I'm hoping that a scorched-earth fresh install of 10.6 will either eliminate the amazing flakyness or alternatively point me to a hardware problem.
That's not exactly a good reason to upgrade by itself.
It could be if you were required by some regulation to use a UNIX certified OS. IIRC, there were little feature changes that warranted the certification.
As for myself, I have an older iMac that won't run SL, a netbook that runs Linux and I am perfectly happy with both.
The difference is that Mac OS X tends to get faster with newer versions. Apparently Snow Leopard even takes up less disk space. Not the case with newer versions of Windows.
I wonder how its going to work.
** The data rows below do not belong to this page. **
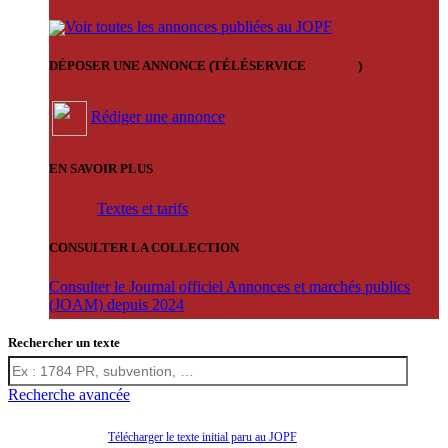
Voir toutes les annonces publiées au JOPF
DÉPOSER UNE ANNONCE (TÉLÉSERVICE
'ARERE
)
Rédiger une annonce
EN SAVOIR PLUS
Textes et tarifs
CONSULTER LA COLLECTION
Consulter le Journal officiel Annonces et marchés publics
(JOAM) depuis 2024
Rechercher un texte
Recherche avancée
Télécharger le texte initial paru au JOPF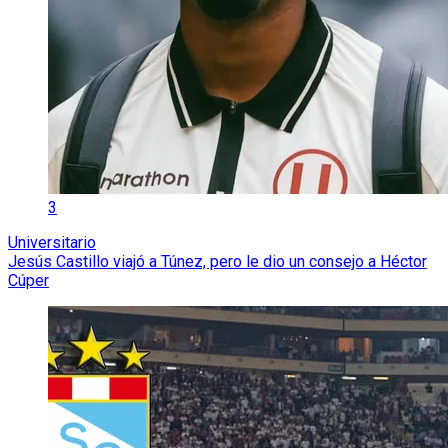
3
Universitario
Jesús Castillo viajó a Túnez, pero le dio un consejo a Héctor
Cúper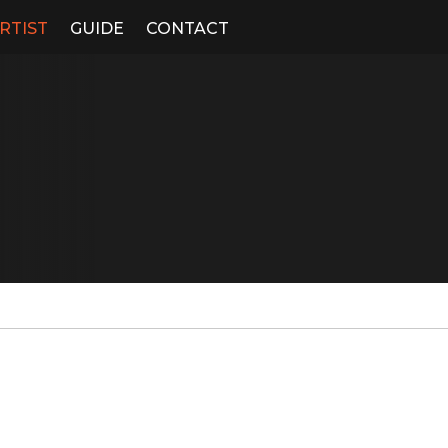
RTIST
GUIDE
CONTACT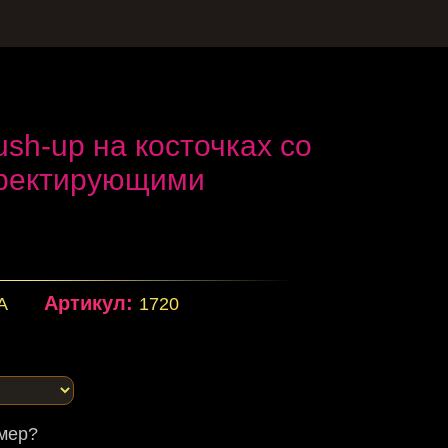
sh-up на косточках со
ректирующими
Артикул:
.A
1720
змер?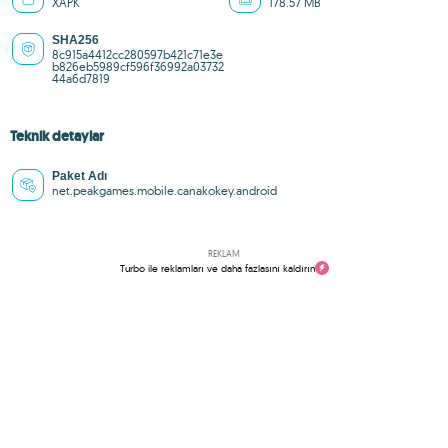
XAPK
178.57 MB
SHA256
8c915a4412cc280597b421c71e3e
b826eb5989cf596f36992a03732
44a6d7819
Teknik detaylar
Paket Adı
net.peakgames.mobile.canakokey.android
REKLAM
Turbo ile reklamları ve daha fazlasını kaldırın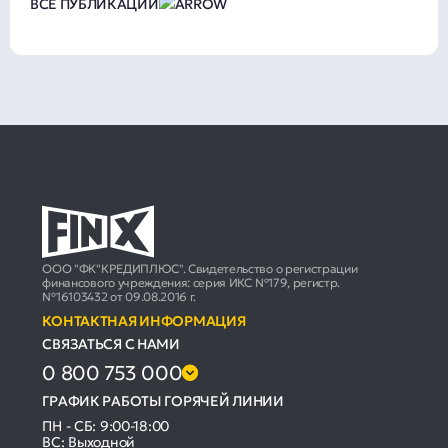
ВСЕ ПУБЛИКАЦИИ
ООО "ФК"КРЕДИПЛЮС". Свидетельство о регистрации
финансового учреждения: серия ИКС №179, регистр.
№16103432 от 09.08.2016 г.
КОНТАКТНАЯ ИНФОРМАЦИЯ
СВЯЗАТЬСЯ С НАМИ
0 800 753 000
ГРАФИК РАБОТЫ ГОРЯЧЕЙ ЛИНИИ
ПН - СБ: 9:00-18:00
ВС: Выходной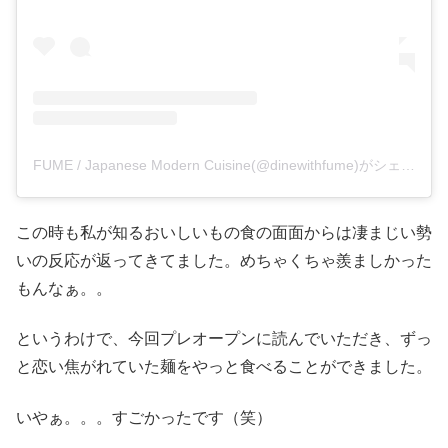
FUME / Japanese Modern Cuisine(@dinewithfume)がシェアした投稿
この時も私が知るおいしいもの食の面面からは凄まじい勢
いの反応が返ってきてました。めちゃくちゃ羨ましかった
もんなぁ。。
というわけで、今回プレオープンに読んでいただき、ずっ
と恋い焦がれていた麺をやっと食べることができました。
いやぁ。。。すごかったです（笑）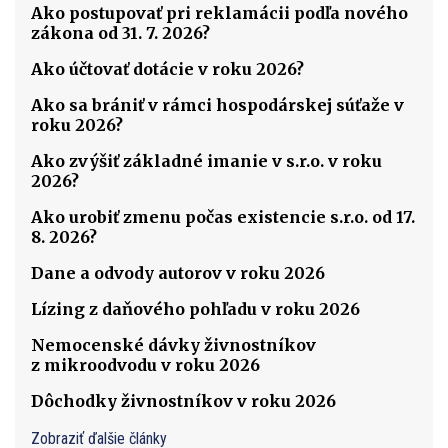
Ako postupovať pri reklamácii podľa nového
zákona od 31. 7. 2026?
Ako účtovať dotácie v roku 2026?
Ako sa brániť v rámci hospodárskej súťaže v
roku 2026?
Ako zvýšiť základné imanie v s.r.o. v roku
2026?
Ako urobiť zmenu počas existencie s.r.o. od 17.
8. 2026?
Dane a odvody autorov v roku 2026
Lízing z daňového pohľadu v roku 2026
Nemocenské dávky živnostníkov
z mikroodvodu v roku 2026
Dôchodky živnostníkov v roku 2026
Zobraziť ďalšie články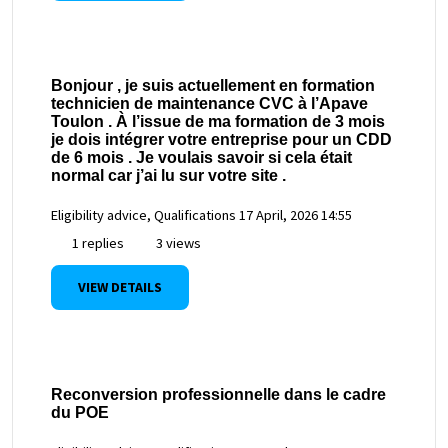
Bonjour , je suis actuellement en formation
technicien de maintenance CVC à l’Apave
Toulon . À l’issue de ma formation de 3 mois
je dois intégrer votre entreprise pour un CDD
de 6 mois . Je voulais savoir si cela était
normal car j’ai lu sur votre site .
Eligibility advice, Qualifications
17 April, 2026 14:55
1 replies
3 views
VIEW DETAILS
Reconversion professionnelle dans le cadre
du POE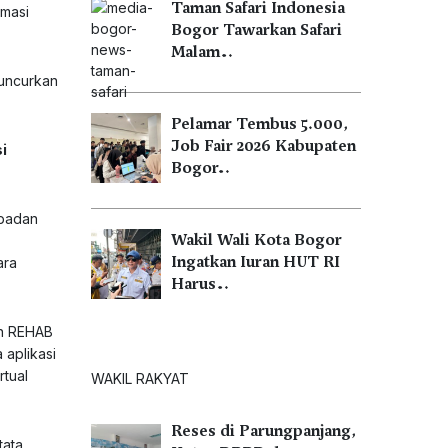
Taman Safari Indonesia
rmasi
Bogor Tawarkan Safari
Malam…
luncurkan
Pelamar Tembus 5.000,
Job Fair 2026 Kabupaten
i
Bogor…
 badan
Wakil Wali Kota Bogor
Ingatkan Iuran HUT RI
ara
Harus…
an REHAB
 aplikasi
rtual
WAKIL RAKYAT
Reses di Parungpanjang,
tata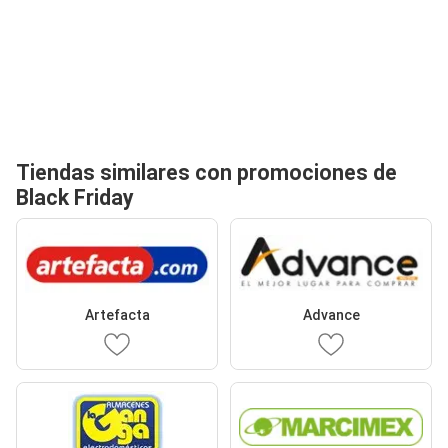
Tiendas similares con promociones de
Black Friday
Artefacta
Advance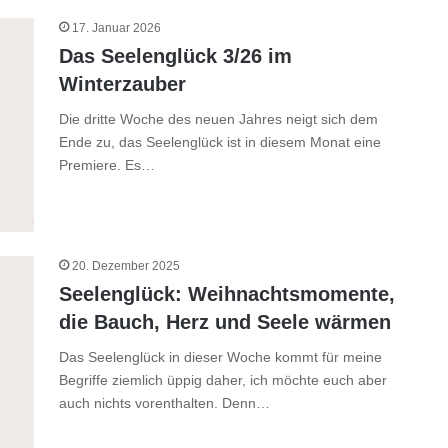
17. Januar 2026
Das Seelenglück 3/26 im
Winterzauber
Die dritte Woche des neuen Jahres neigt sich dem
Ende zu, das Seelenglück ist in diesem Monat eine
Premiere. Es…
20. Dezember 2025
Seelenglück: Weihnachtsmomente,
die Bauch, Herz und Seele wärmen
Das Seelenglück in dieser Woche kommt für meine
Begriffe ziemlich üppig daher, ich möchte euch aber
auch nichts vorenthalten. Denn…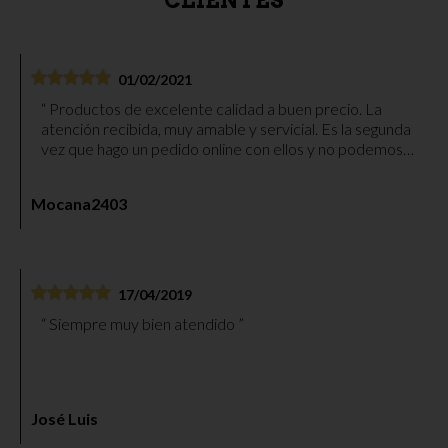
01/02/2021
Productos de excelente calidad a buen precio. La
atención recibida, muy amable y servicial. Es la segunda
vez que hago un pedido online con ellos y no podemos
quedar más contentos. Paquete bien embalado y envío
muy rápido. Gracias.
Mocana2403
17/04/2019
Siempre muy bien atendido
José Luis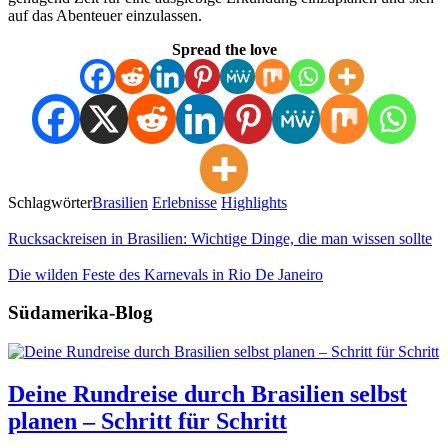
auf das Abenteuer einzulassen.
Spread the love
Schlagwörter
Brasilien
Erlebnisse
Highlights
Rucksackreisen in Brasilien: Wichtige Dinge, die man wissen sollte
Die wilden Feste des Karnevals in Rio De Janeiro
Südamerika-Blog
Deine Rundreise durch Brasilien selbst
planen – Schritt für Schritt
If you have Leopard and your hard disk dies - do you have to install Leopard and then upgrade to Snow Leopard (which would be a pain), or will the upgrade allow a clean install onto a blank hard disk?
Still on Tiger here too, which is my main reason for wondering if I can get away with the $29 version!?
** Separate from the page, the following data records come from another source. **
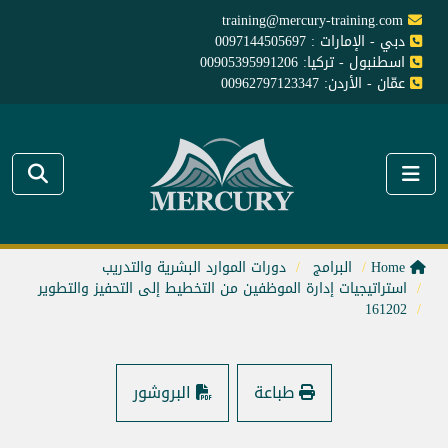
training@mercury-training.com
دبي - الإمارات : 0097144505697
اسطنبول - تركيا: 00905395991206
عمّان - الأردن: 00962797123347
Home
البرامج
دورات الموارد البشرية والتدريب
استراتيجيات إدارة الموظفين من التخطيط إلى التحفيز والتطوير
161202
طباعة
البروشور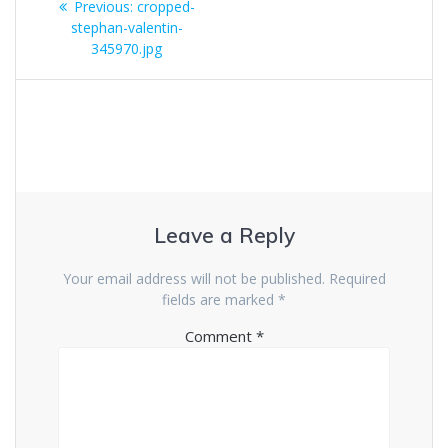
Previous
Previous:
cropped-
navigation
post:
stephan-valentin-
345970.jpg
Leave a Reply
Your email address will not be published.
Required
fields are marked
*
Comment
*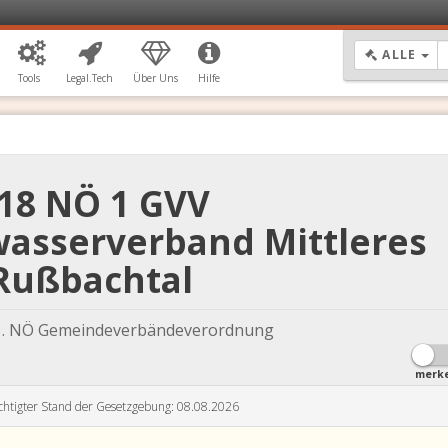
DR
ALLE
Tools
Legal.Tech
Über Uns
Hilfe
 18 NÖ 1 GVV
sserverband Mittleres
Rußbachtal
 1. NÖ Gemeindeverbändeverordnung
merk
chtigter Stand der Gesetzgebung: 08.08.2026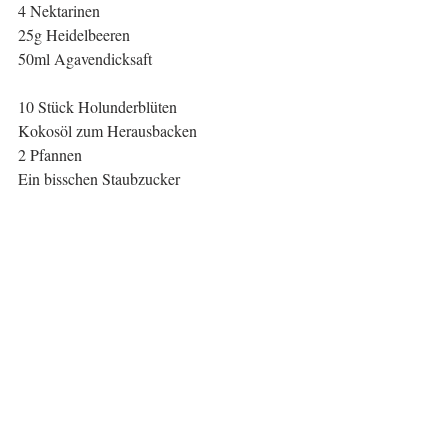
4 Nektarinen
25g Heidelbeeren
50ml Agavendicksaft
10 Stück Holunderblüten
Kokosöl zum Herausbacken
2 Pfannen
Ein bisschen Staubzucker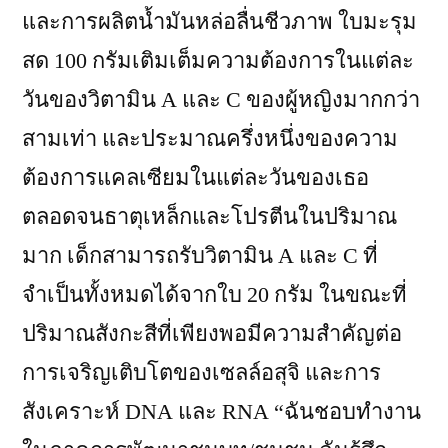
และการผลิตน้ำมันหล่อลื่นชีวภาพ ใบมะรุม
สด 100 กรัมเติมเต็มความต้องการในแต่ละ
วันของวิตามิน A และ C ของผู้หญิงมากกว่า
สามเท่า และประมาณครึ่งหนึ่งของความ
ต้องการแคลเซียมในแต่ละวันของเธอ
ตลอดจนธาตุเหล็กและโปรตีนในปริมาณ
มาก เด็กสามารถรับวิตามิน A และ C ที่
จำเป็นทั้งหมดได้จากใบ 20 กรัม ในขณะที่
ปริมาณสังกะสีที่เพียงพอมีความสำคัญต่อ
การเจริญเติบโตของเซลล์อสุจิ และการ
สังเคราะห์ DNA และ RNA “ฉันชอบทำงาน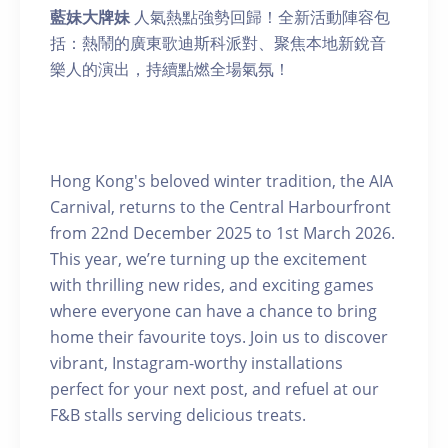
藍妹大牌妹
人氣熱點強勢回歸！全新活動陣容包
括：熱鬧的廣東歌迪斯科派對、聚焦本地新銳音
樂人的演出，持續點燃全場氣氛！
Hong Kong's beloved winter tradition, the AIA
Carnival, returns to the Central Harbourfront
from 22nd December 2025 to 1st March 2026.
This year, we’re turning up the excitement
with thrilling new rides, and exciting games
where everyone can have a chance to bring
home their favourite toys. Join us to discover
vibrant, Instagram-worthy installations
perfect for your next post, and refuel at our
F&B stalls serving delicious treats.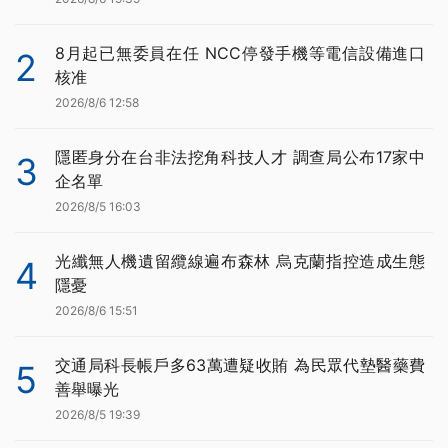
8月起已無委員在任 NCC停發手機等電信設備進口
2
核准
2026/8/6 12:58
隱匿身分在台非法挖角科技人才 調查局公布17家中
3
企名單
2026/8/5 16:03
光纖無人機遺留纜線遍布森林 烏克蘭指控造成生態
4
隱憂
2026/8/6 15:51
交通局科長帳戶多63萬遭疑收賄 為民眾代墊醫藥費
5
善舉曝光
2026/8/5 19:39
Reports indicate that the $29 version will install on a clean machine just fine, no need to install Leopard first. It's kind of an honor system thing with Apple.
Cheers for the info. I will get round to upgrading eventually then, but I reckon I will give it a few months until any compatibility issues are ironed out!
Hmm, not exactly convincing. Leopard brought stuff like time machine, this smells more like a big service pack. I mean, OpenCL and some of the central applications running 64-bit? Better Quicktime and a new Safari? I don't even use QT and Safari.
And it's $29? Too little to be too much, but still a lot for a service pack.
Apple choosed speed, optimization and refinement over features. And I welcome this choice wholeheartedly, enough bloat already... make my OS faster, slimmer and more robust and I'll be happy.
Sadly the price point of Snow Leopard, and the sort of reaction that you have make me think that the big shops will continue to make ever more massive and bloated softwares...
After all, you get what you are ready to pay for : if you think features are worth more bucks than optimization, that's what you'll get.
Here http://www.apple.com/macosx/technology/ are the new features that went into this release. And your comment doesn't even make sense, first you say it's a service pack than you rattle off a short list of new and upgraded items. These things do cost money to develop. And I'm pretty sure $29 barely covers the cost of it. I don't remember anything new being in Windows when a SP rolled out except a new browser. (There was the uPNP browser that popped up in SP2 I believe)
Every other "system update" reboot I've made for the past 20 months seems to have included an update to QuickTime and Safari -- both of which, by the way, are available as free downloads -- and the prominent featuring of those two products as a component of a whole new version of an OS makes it feel like a service pack.
> and the prominent featuring of those two products as a component of a whole new version of an OS makes it feel like a service pack.
point me to a page that only displays those 2 updates as the main features. In my browser Apple is clearly marketing the 64-bit, Grand Central Dispatch and OpenCL as the main reasons to upgrade.
Also stop referring to an OS upgrade as a service pack. Because it isn't. Microsoft releases service packs, just like Apple releases minor updates to their OS, (eg. 10.5.7)
Thras, I'll ask you this completely sincerely, because I don't and never have understood this. Why do you, and people like you, get off from reading a lengthy debate on a topic online, and ignoring every point except the one that's not a point, then snarking about it? It's not just you: A lot of people do it, and it baffles me. I always really enjoy being told why my opinion on something is wrong, and these snarky responses don't seem to prove anything.
You more or less said that the grandparent was wrong "just because." You were telling someone that he was wrong without any argument. Exactly what you complained about with me, btw.
The only possible response to that sort of thing is snark.
When Apple first announce 10.6, they said it wouldn't have any end-user features, but just a lot of re-engineering under the hood. Well, they couldn't help themselves, and there are a bunch of smaller features, plus things like Exchange support across the board.
And there really has been a lot of re-engineering, most of it focussed on making things a lot faster and smaller.
I think Apple deserve our thanks for actually making performance and improved footprint an explicit goal of a major release, rather than larding on new feature after new feature in some kind of misguided feature war.
It depends on what you plan to do with it, I suppose. I'm personally happy to pay merely for a decent chunk of performance improvements (isn't that what we do when we buy faster computers, after all?), but the new frameworks are also interesting—OpenCL, for example.
http://www.apple.com/macosx/
http://www.microsoft.com/windows/windows-7/
I mean seriously, how many levels of tabs are too many?